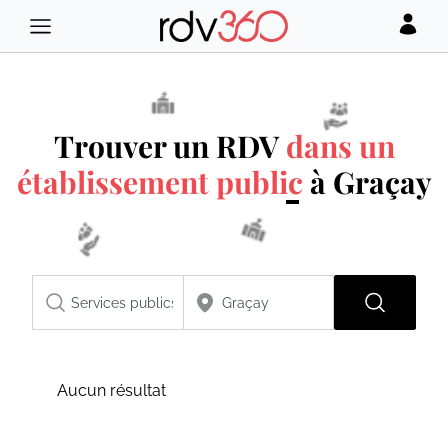
Trouver un RDV
dans un
établissement public
à Graçay
Aucun résultat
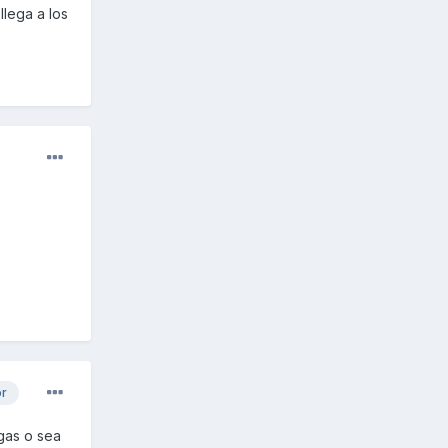
llega a los
or
egas o sea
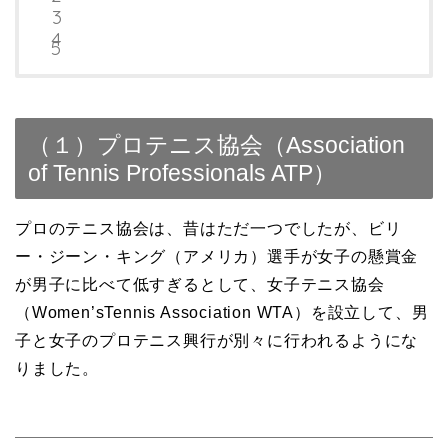
（１）プロテニス協会（Association
of Tennis Professionals ATP）
プロのテニス協会は、昔はただ一つでしたが、ビリ
ー・ジーン・キング（アメリカ）選手が女子の懸賞金
が男子に比べて低すぎるとして、女子テニス協会
（Women’sTennis Association WTA）を設立して、男
子と女子のプロテニス興行が別々に行われるようにな
りました。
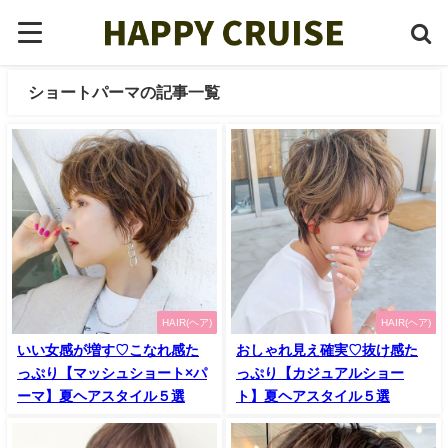
ショートパーマの記事一覧
HAIR(ヘア)
HAIR(ヘア)
いい女感が増す♡こなれ感た
おしゃれ見え確実♡抜け感た
っぷり【マッシュショート×パ
っぷり【カジュアルショー
ーマ】夏ヘアスタイル５選
ト】夏ヘアスタイル５選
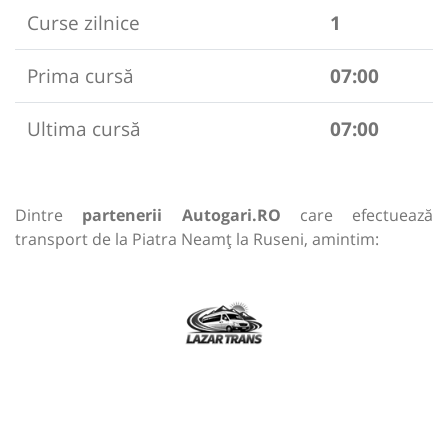
Curse zilnice
1
Prima cursă
07:00
Ultima cursă
07:00
Dintre
partenerii Autogari.RO
care efectuează
transport de la Piatra Neamț la Ruseni, amintim:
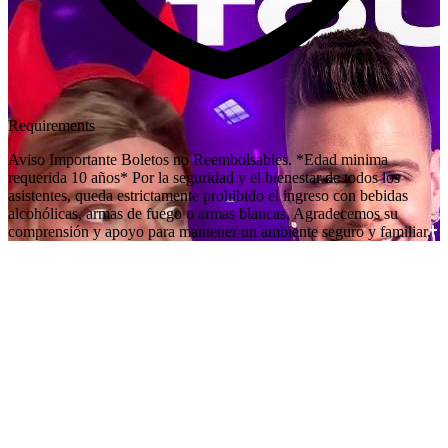
Requirements
Aviso Importante Boletos no Reembolsables. *Edad minima
requerida 10 años* Por la seguridad y el bienestar de todos los
asistentes, queda estrictamente prohibido el ingreso con bebidas
alcohólicas, armas de fuego o armas blancas. Agradecemos su
comprensión y apoyo para mantener un ambiente seguro y familiar.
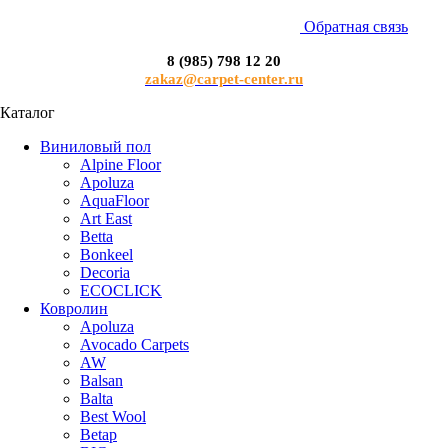
Обратная связь
8 (985) 798 12 20
zakaz@carpet-center.ru
Каталог
Виниловый пол
Alpine Floor
Apoluza
AquaFloor
Art East
Betta
Bonkeel
Decoria
ECOCLICK
Ковролин
Apoluza
Avocado Carpets
AW
Balsan
Balta
Best Wool
Betap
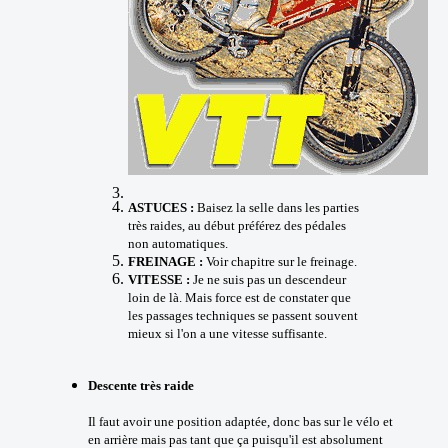
ASTUCES :
Baisez la selle dans les parties
très raides, au début préférez des pédales
non automatiques.
FREINAGE :
Voir chapitre sur le freinage.
VITESSE :
Je ne suis pas un descendeur
loin de là. Mais force est de constater que
les passages techniques se passent souvent
mieux si l'on a une vitesse suffisante.
Descente très raide
Il faut avoir une position adaptée, donc bas sur le vélo et
en arrière mais pas tant que ça puisqu'il est absolument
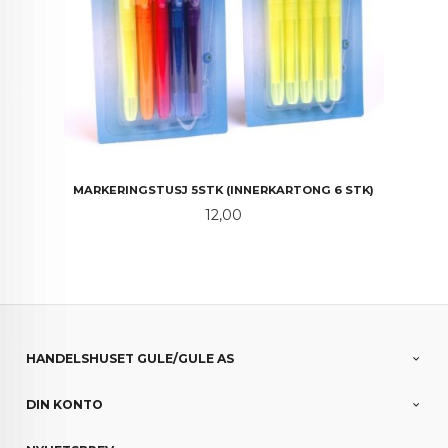
MARKERINGSTUSJ 5STK (INNERKARTONG 6 STK)
Pris
12,00
HANDELSHUSET GULE/GULE AS
DIN KONTO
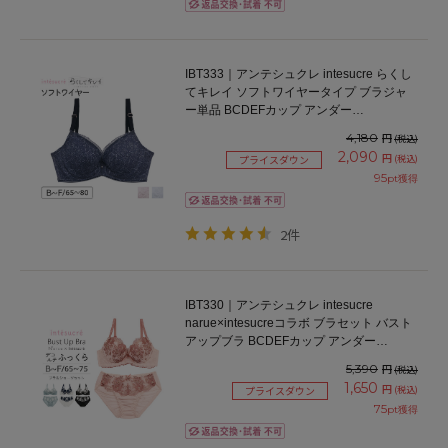
IBT333｜アンテシュクレ intesucre らくし
てキレイ ソフトワイヤータイプ ブラジャ
ー単品 BCDEFカップ アンダー
65/70/75/80cm
4,180
円
(税込)
2,090
円
(税込)
プライスダウン
95
pt獲得
2件
IBT330｜アンテシュクレ intesucre
narue×intesucreコラボ ブラセット バスト
アップブラ BCDEFカップ アンダー
65/70/75cm
5,390
円
(税込)
1,650
円
(税込)
プライスダウン
75
pt獲得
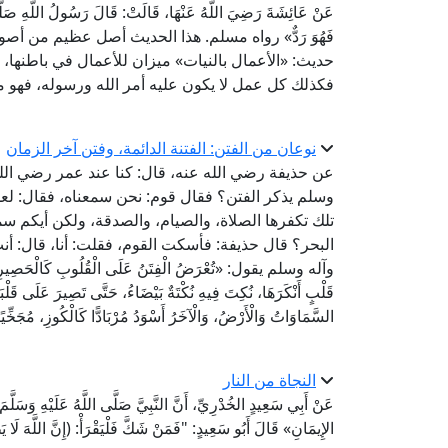
عَنْ عَائِشَةَ رَضِيَ اللَّهُ عَنْهَا، قَالَتْ: قَالَ رَسُولُ اللَّهِ صَلَّ
فَهُوَ رَدٌّ» رواه مسلم. هذا الحديث أصل عظيم من أص
حديث: «الأعمال بالنيات» ميزان للأعمال في باطنها، ف
فكذلك كل عمل لا يكون عليه أمر الله ورسوله، فهو مر
نوعان من الفتن: الفتنة الدائمة، وفتن آخر الزمان
عن حذيفة رضي الله عنه، قال: كنا عند عمر رضي الله
وسلم يذكر الفتن؟ فقال قوم: نحن سمعناه، فقال: لعلك
تلك تكفرها الصلاة، والصيام، والصدقة، ولكن أيكم سم
البحر؟ قال حذيفة: فأسكت القوم، فقلت: أنا، قال: أ
وآله وسلم يقول: «تُعْرَضُ الْفِتَنُ عَلَى الْقُلُوبِ كَالْحَصِيرِ عُودًا 
قَلْبٍ أَنْكَرَهَا، نُكِتَ فِيهِ نُكْتَةٌ بَيْضَاءُ، حَتَّى تَصِيرَ عَلَى قَلْبَ
السَّمَاوَاتُ وَالْأَرْضُ، وَالْآخَرُ أَسْوَدُ مُرْبَادًّا كَالْكُوزِ، مُجَخِّيًا
النجاة من النار
عَنْ أَبِي سَعِيدٍ الخُدْرِيِّ، أَنَّ النَّبِيَّ صَلَّى اللَّهُ عَلَيْهِ وَسَلَّ
الإِيمَانِ» قَالَ أَبُو سَعِيدٍ: "فَمَنْ شَكَّ فَلْيَقْرَأْ: (إِنَّ اللَّهَ ل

_Activity_
With the pictures omitted, give every line above again exactly.

_Written response_
Trouver un RDV
dans un
établissement public
à Graçay
Aucun résultat
llega a los
or
egas o sea
（１）プロテニス協会（Association
of Tennis Professionals ATP）
プロのテニス協会は、昔はただ一つでしたが、ビリ
ー・ジーン・キング（アメリカ）選手が女子の懸賞金
が男子に比べて低すぎるとして、女子テニス協会
（Women’sTennis Association WTA）を設立して、男
子と女子のプロテニス興行が別々に行われるようにな
りました。
ショートパーマの記事一覧
HAIR(ヘア)
HAIR(ヘア)
いい女感が増す♡こなれ感た
おしゃれ見え確実♡抜け感た
っぷり【マッシュショート×パ
っぷり【カジュアルショー
ーマ】夏ヘアスタイル５選
ト】夏ヘアスタイル５選
Curse zilnice
1
Prima cursă
07:00
Ultima cursă
07:00
Dintre
partenerii Autogari.RO
care efectuează
transport de la Piatra Neamț la Ruseni, amintim:
Requirements
Aviso Importante Boletos no Reembolsables. *Edad minima
requerida 10 años* Por la seguridad y el bienestar de todos los
asistentes, queda estrictamente prohibido el ingreso con bebidas
alcohólicas, armas de fuego o armas blancas. Agradecemos su
comprensión y apoyo para mantener un ambiente seguro y familiar.
Обратная связь
8 (985) 798 12 20
zakaz@carpet-center.ru
Каталог
Виниловый пол
Alpine Floor
Apoluza
AquaFloor
Art East
Betta
Bonkeel
Decoria
ECOCLICK
Ковролин
Apoluza
Avocado Carpets
AW
Balsan
Balta
Best Wool
Betap
ASTUCES :
Baisez la selle dans les parties
très raides, au début préférez des pédales
non automatiques.
FREINAGE :
Voir chapitre sur le freinage.
VITESSE :
Je ne suis pas un descendeur
loin de là. Mais force est de constater que
les passages techniques se passent souvent
mieux si l'on a une vitesse suffisante.
Descente très raide
Il faut avoir une position adaptée, donc bas sur le vélo et
en arrière mais pas tant que ça puisqu'il est absolument
MARKERINGSTUSJ 5STK (INNERKARTONG 6 STK)
Pris
12,00
HANDELSHUSET GULE/GULE AS
DIN KONTO
IBT333｜アンテシュクレ intesucre らくし
てキレイ ソフトワイヤータイプ ブラジャ
ー単品 BCDEFカップ アンダー
65/70/75/80cm
4,180
円
(税込)
2,090
円
(税込)
プライスダウン
95
pt獲得
2件
IBT330｜アンテシュクレ intesucre
narue×intesucreコラボ ブラセット バスト
アップブラ BCDEFカップ アンダー
65/70/75cm
5,390
円
(税込)
1,650
円
(税込)
プライスダウン
75
pt獲得
عَنْ عَائِشَةَ رَضِيَ اللَّهُ عَنْهَا، قَالَتْ: قَالَ رَسُولُ اللَّهِ صَلَّ
فَهُوَ رَدٌّ» رواه مسلم. هذا الحديث أصل عظيم من أص
حديث: «الأعمال بالنيات» ميزان للأعمال في باطنها، ف
فكذلك كل عمل لا يكون عليه أمر الله ورسوله، فهو مر
نوعان من الفتن: الفتنة الدائمة، وفتن آخر الزمان
عن حذيفة رضي الله عنه، قال: كنا عند عمر رضي الله
وسلم يذكر الفتن؟ فقال قوم: نحن سمعناه، فقال: لعلك
تلك تكفرها الصلاة، والصيام، والصدقة، ولكن أيكم سم
البحر؟ قال حذيفة: فأسكت القوم، فقلت: أنا، قال: أ
وآله وسلم يقول: «تُعْرَضُ الْفِتَنُ عَلَى الْقُلُوبِ كَالْحَصِيرِ عُودًا 
قَلْبٍ أَنْكَرَهَا، نُكِتَ فِيهِ نُكْتَةٌ بَيْضَاءُ، حَتَّى تَصِيرَ عَلَى قَلْبَ
السَّمَاوَاتُ وَالْأَرْضُ، وَالْآخَرُ أَسْوَدُ مُرْبَادًّا كَالْكُوزِ، مُجَخِّيًا
النجاة من النار
عَنْ أَبِي سَعِيدٍ الخُدْرِيِّ، أَنَّ النَّبِيَّ صَلَّى اللَّهُ عَلَيْهِ وَسَلَّ
الإِيمَانِ» قَالَ أَبُو سَعِيدٍ: "فَمَنْ شَكَّ فَلْيَقْرَأْ: (إِنَّ اللَّهَ ل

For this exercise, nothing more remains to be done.